1901
Bau der Krippe an der Franzstraße am Durchbruch zur Mauerstraße.
- 15. Januar
- In der Dessauer Antoinettenstraße wird die „Chemieschule für Damen“ (Fachschule für Zuckerindustrie) gegründet.
- 27. März
- Die Dessauer Straßenbahn wird auf elektrischen Betrieb umgestellt.
- März
- In Dessau findet unter Leitung von Generaldirektor Wilhelm von Oechelhaeuser die Konstituierung eines Komitees „Kunsthalle für Anhalt“ statt. Das Komitee regt an, einen Kunstwart anzustellen, der neben der Weiterverbreitung der Idee einer Kunsthalle den Kunstverein in Ausstellungsangelegenheiten unterstützt. Dr. Ostermayer kommt als „Kunstwart“ für den Anhaltischen Kunstverein nach Dessau.
- 1. April
- Der „Konsumverein für Dessau und Umgebung“ eröffnet die ersten zwei Verteilungsstellen im Stadtgebiet.

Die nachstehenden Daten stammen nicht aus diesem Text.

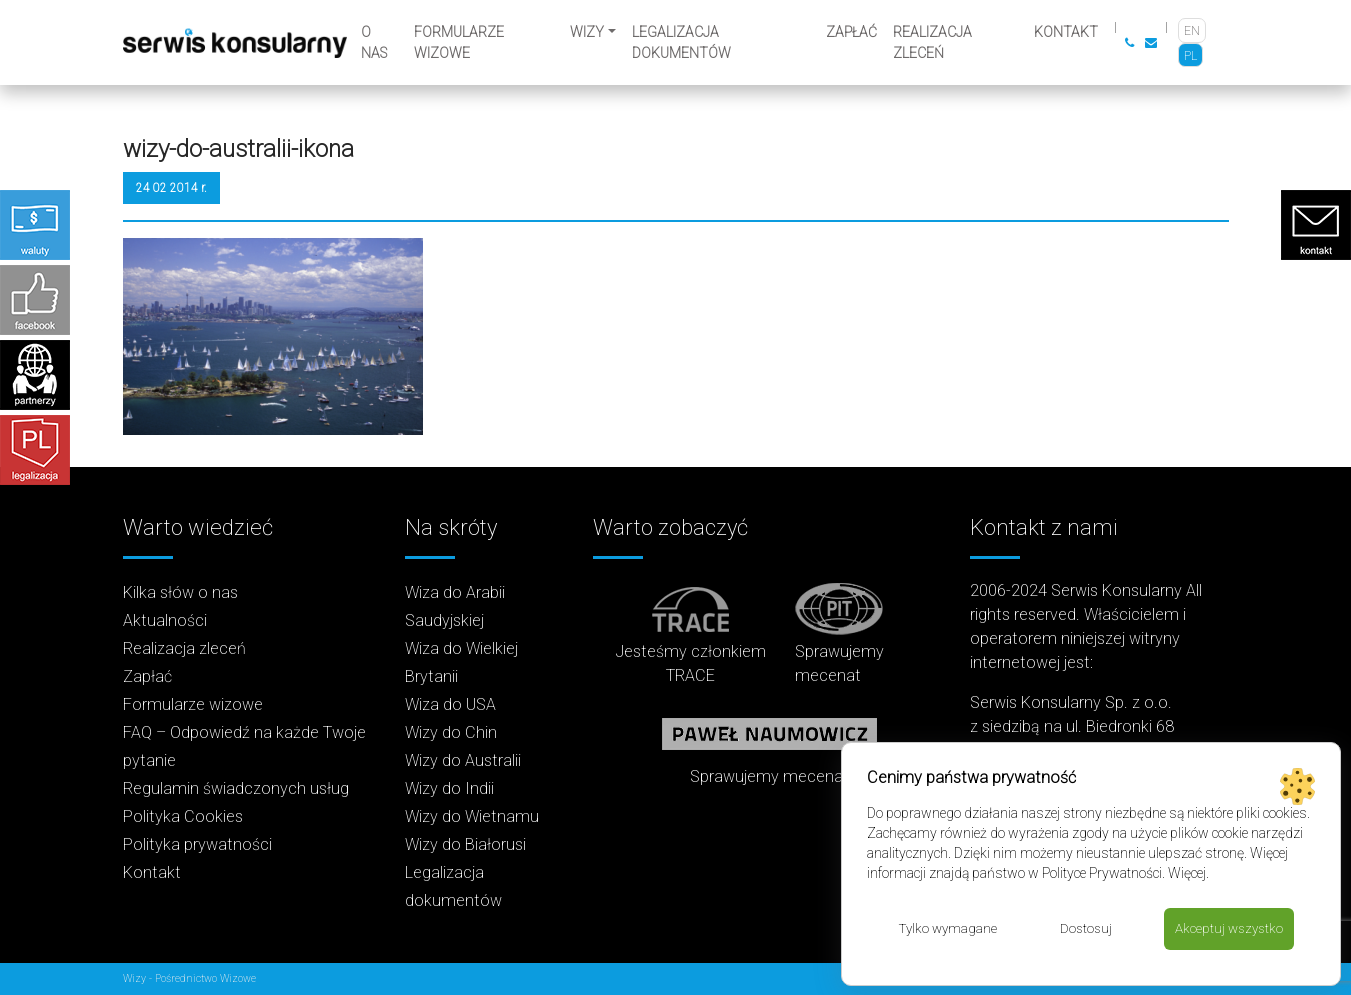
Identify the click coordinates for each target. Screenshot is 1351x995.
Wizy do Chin (451, 732)
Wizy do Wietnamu (472, 816)
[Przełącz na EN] (1192, 30)
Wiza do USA (450, 704)
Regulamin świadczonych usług (236, 788)
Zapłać (851, 32)
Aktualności (165, 620)
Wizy (587, 32)
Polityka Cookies (183, 816)
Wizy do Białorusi (465, 844)
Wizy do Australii (463, 760)
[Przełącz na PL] (1190, 55)
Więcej (1187, 872)
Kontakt (1066, 32)
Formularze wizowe (459, 42)
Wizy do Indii (449, 788)
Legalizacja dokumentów (681, 42)
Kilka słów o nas (180, 592)
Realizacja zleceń (932, 42)
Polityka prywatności (197, 844)
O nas (374, 42)
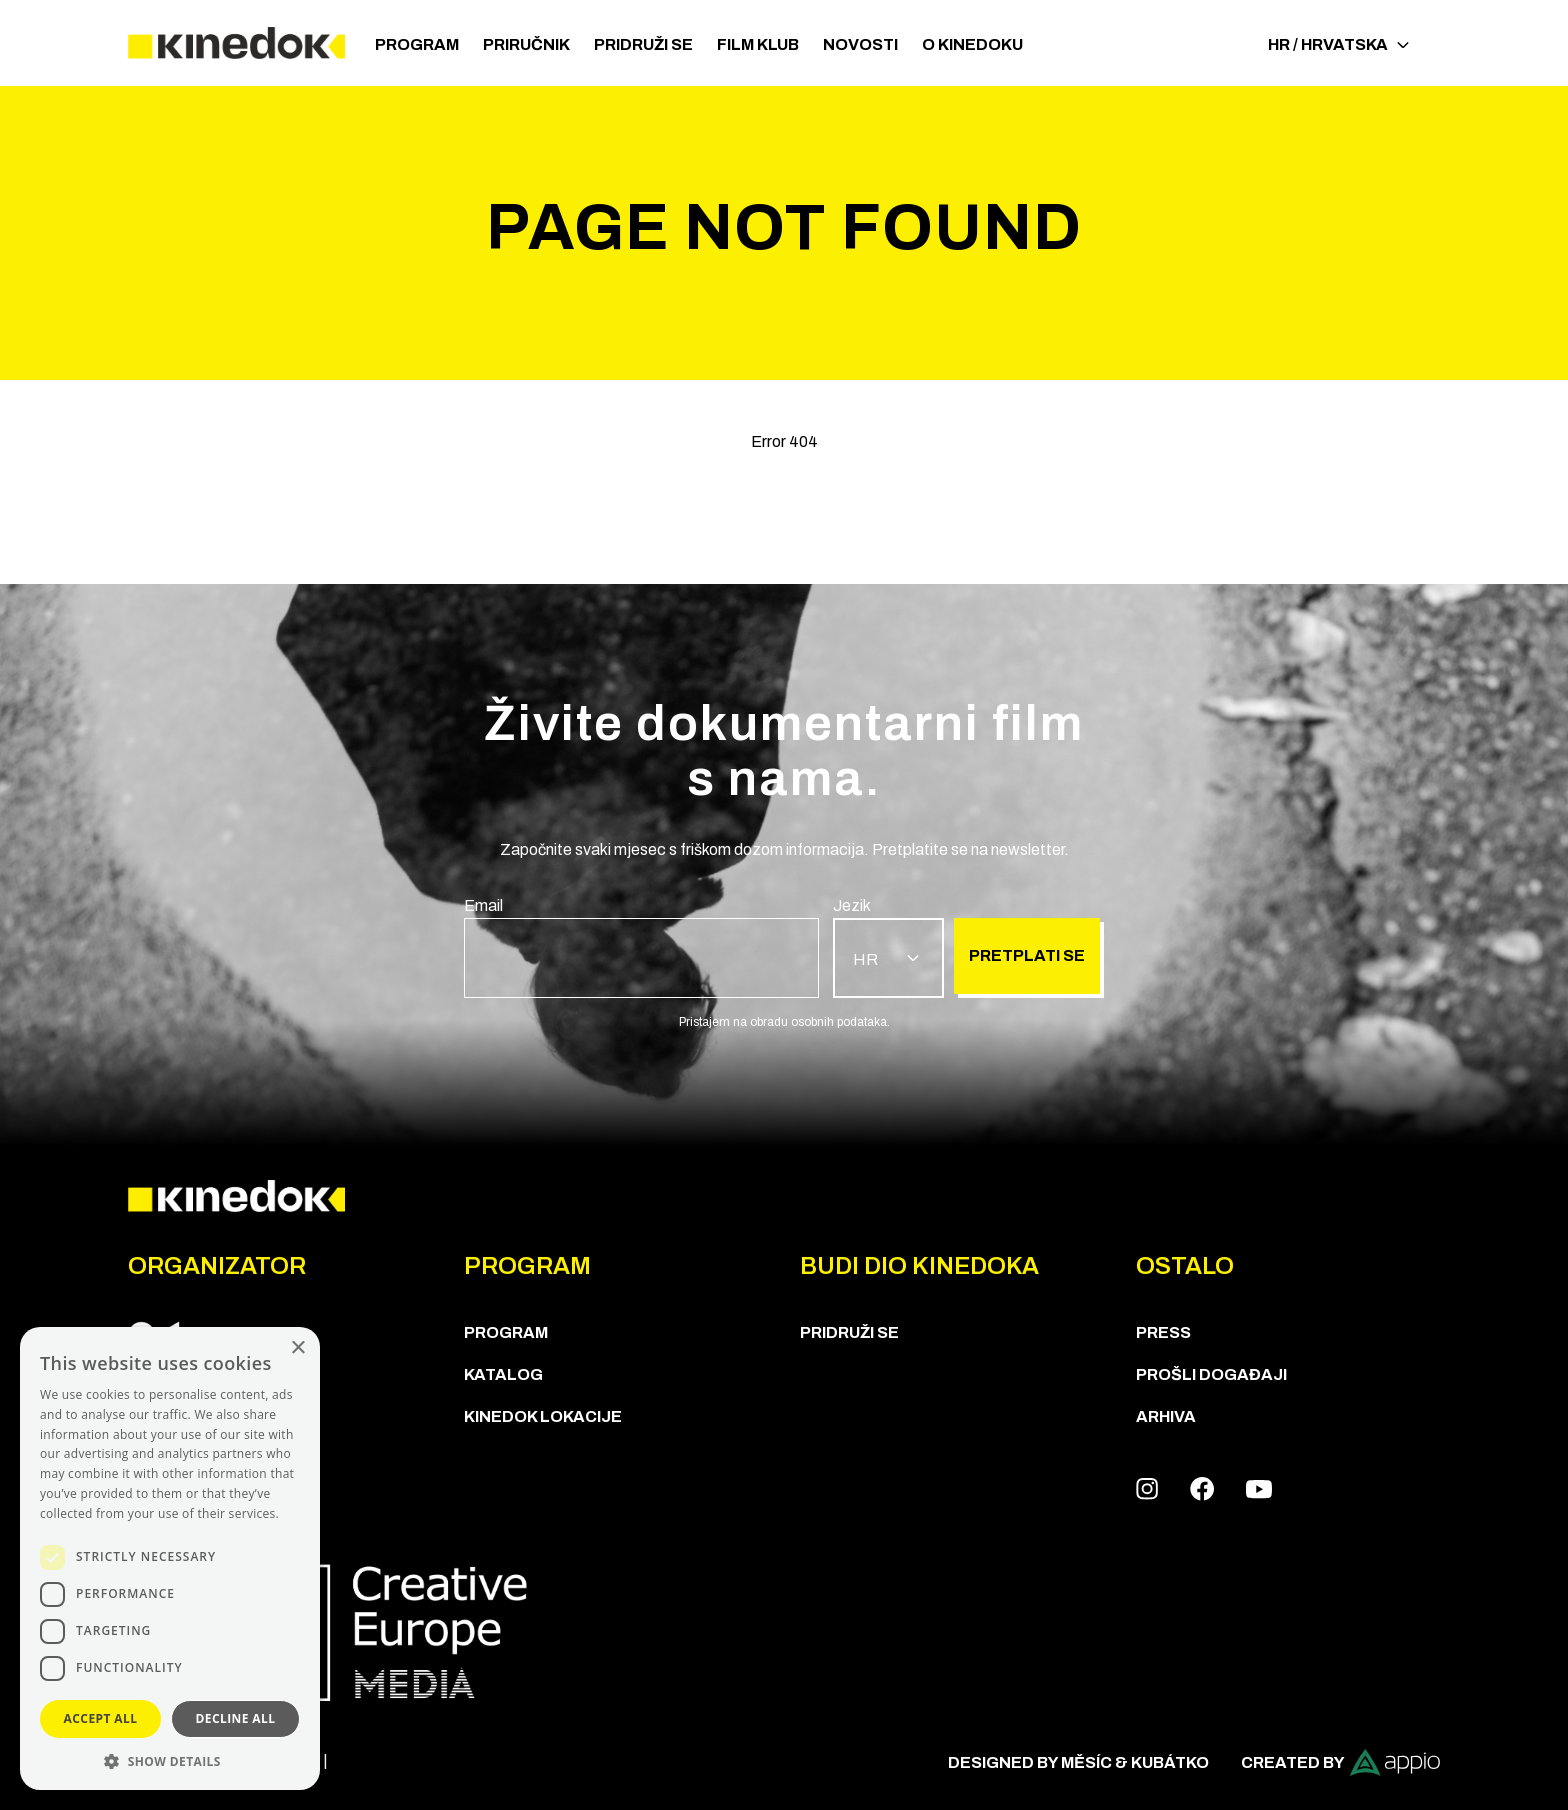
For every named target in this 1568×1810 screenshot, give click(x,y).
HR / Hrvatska (1338, 44)
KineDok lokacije (543, 1416)
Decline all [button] (236, 1718)
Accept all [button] (101, 1718)
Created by (1340, 1762)
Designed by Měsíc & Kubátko (1078, 1762)
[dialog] (170, 1558)
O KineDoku (972, 44)
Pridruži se (643, 44)
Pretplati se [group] (1027, 955)
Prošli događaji (1211, 1374)
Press (1163, 1332)
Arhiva (1166, 1416)
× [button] (297, 1348)
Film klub (758, 44)
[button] (170, 1760)
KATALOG (503, 1374)
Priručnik (526, 44)
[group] (641, 946)
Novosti (860, 44)
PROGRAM (417, 44)
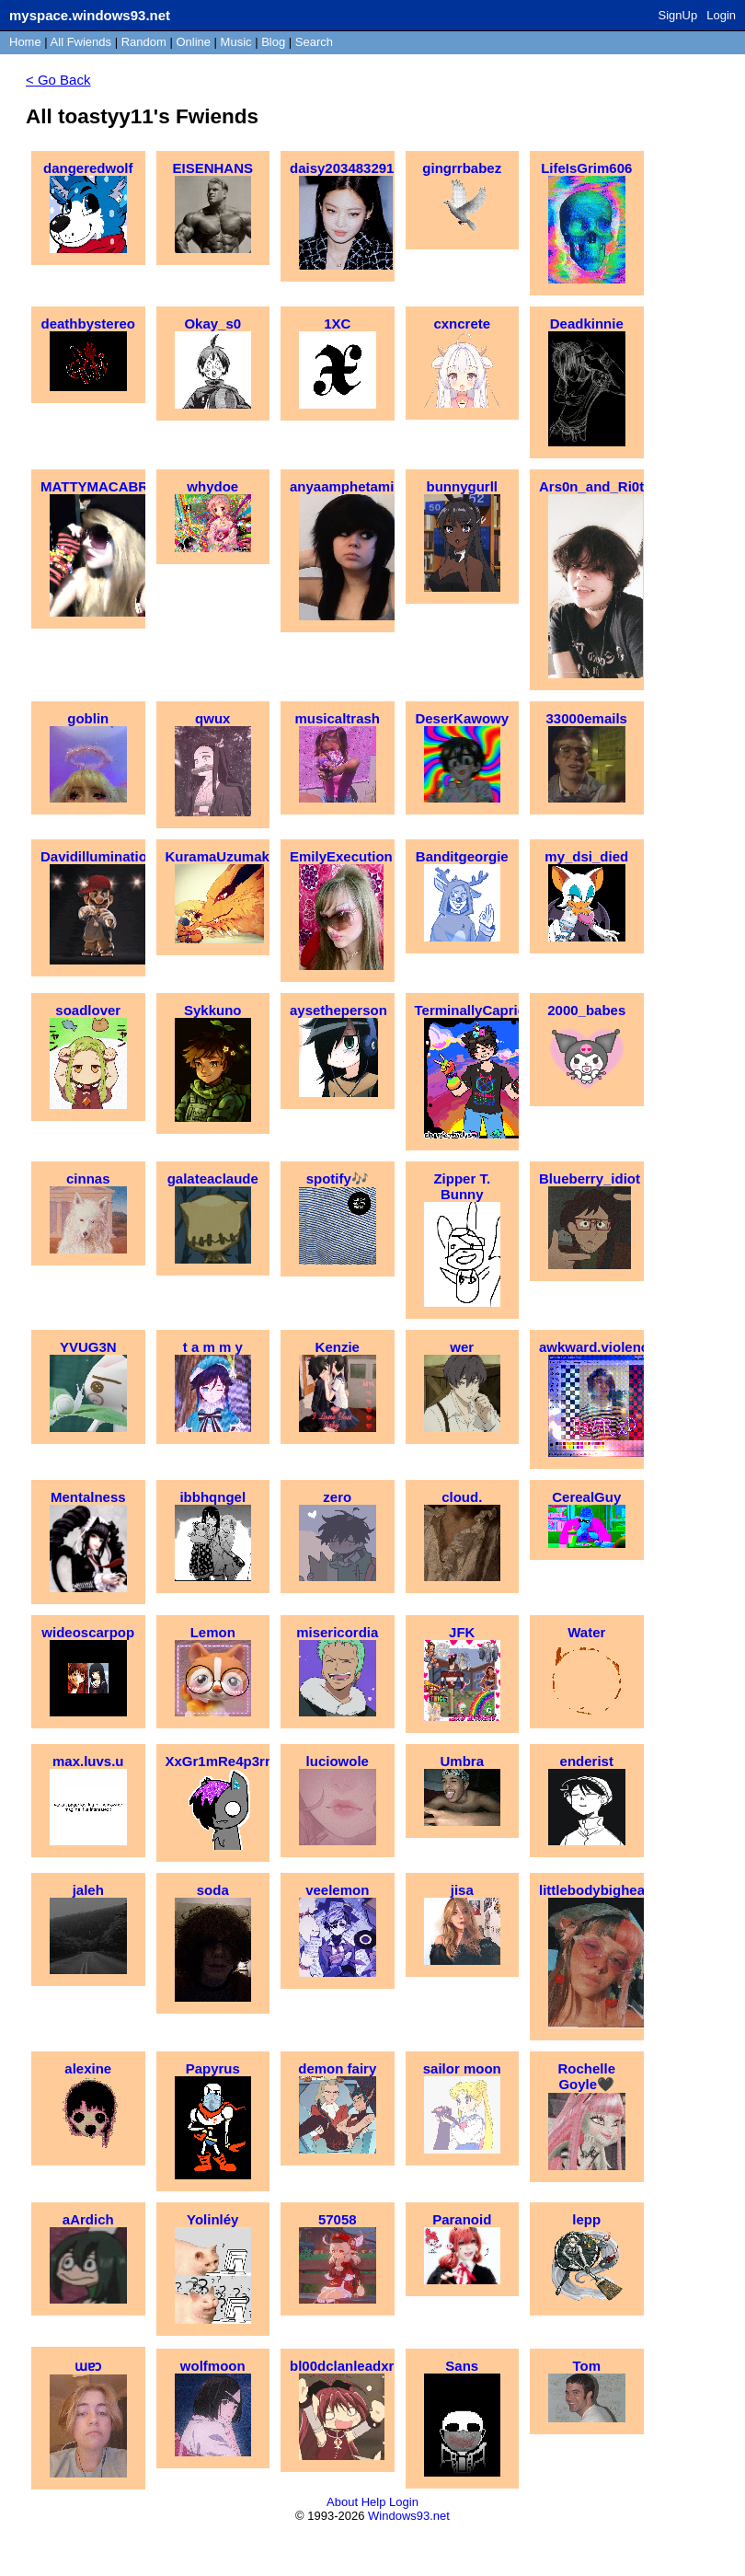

7. April \: Einweihung des neu errichteten neugotischen Postamtes an der Ecke Kavalier-/Friedrichstraße nach einem Entwurf von Postbaurat Ernst M. Hake.
- 27. April
- Aus der Deutschen Gasbahn-Gesellschaft mbH (DGG) entsteht die Dessauer Waggonfabrik GmbH.
- 30. April
- Baronin Julie von Cohn-Oppenheim (1839–1903) wird anlässlich des 1. Todestages ihres Vaters Baron Moritz von Cohn, Bankier und Träger vieler Auszeichnungen und Orden, zur Ehrenbürgerin der Stadt Dessau ernannt.
- 24. Mai
- Der im Jugendstil gestaltete Funkplatz, benannt nach dem ehemaligen Oberbürgermeister Dr. Friedrich Funk, wird in Dessau-Nord eingeweiht. Die Gartenanlage ist von August Hooff gestaltet, der Brunnen stammt von Emanuel Semper.
- 1. Oktober
- Die Synode der Landeskirche beantragt eine neue Finanzhilfe beim Staat zwecks Neuordnung der Pfarrergehälter und nimmt dafür ein erweitertes Einspruchsrecht des Staates beim kirchlichen Haushalt in Kauf. Generalsuperintendent Ernst Teichmüller, der seiner Landeskirche so viel Selbständigkeit, wie das die Synodalordnung verbürgt, erhalten will, tritt deshalb von seinen Ämtern zurück und wird in der Leitung des Konsistoriums ersetzt durch den bisherigen Regierungsrat Max von Brunn.
- 5. Oktober
- Das neu errichtete Dessauer Rathaus wird nach dreijähriger Bauzeit feierlich eingeweiht. Der um das Gesundheitswesen der Stadt verdienstvolle Sanitätsrat und Direktor des Kreiskrankenhauses, Dr. Heinrich Mohs (1820–1902), wird anlässlich der Eröffnung des Rathauses zum Ehrenbürger der Stadt ernannt.
- 13. Oktober
- Eröffnung einer Ausstellung des Anhaltischen Kunstvereins (bis 16. März 1902), u. a. mit Werken der Dessauer Künstler Prof. Paul Riess, Richard Schubring, Otto Tarnogrocki, Paul Wernecke, Emanuel Semper, Martha Büttner.
- 27. November
- Umwandlung des Komitees „Kunsthalle für Anhalt“ in den „Verein Anhaltische Kunsthalle“.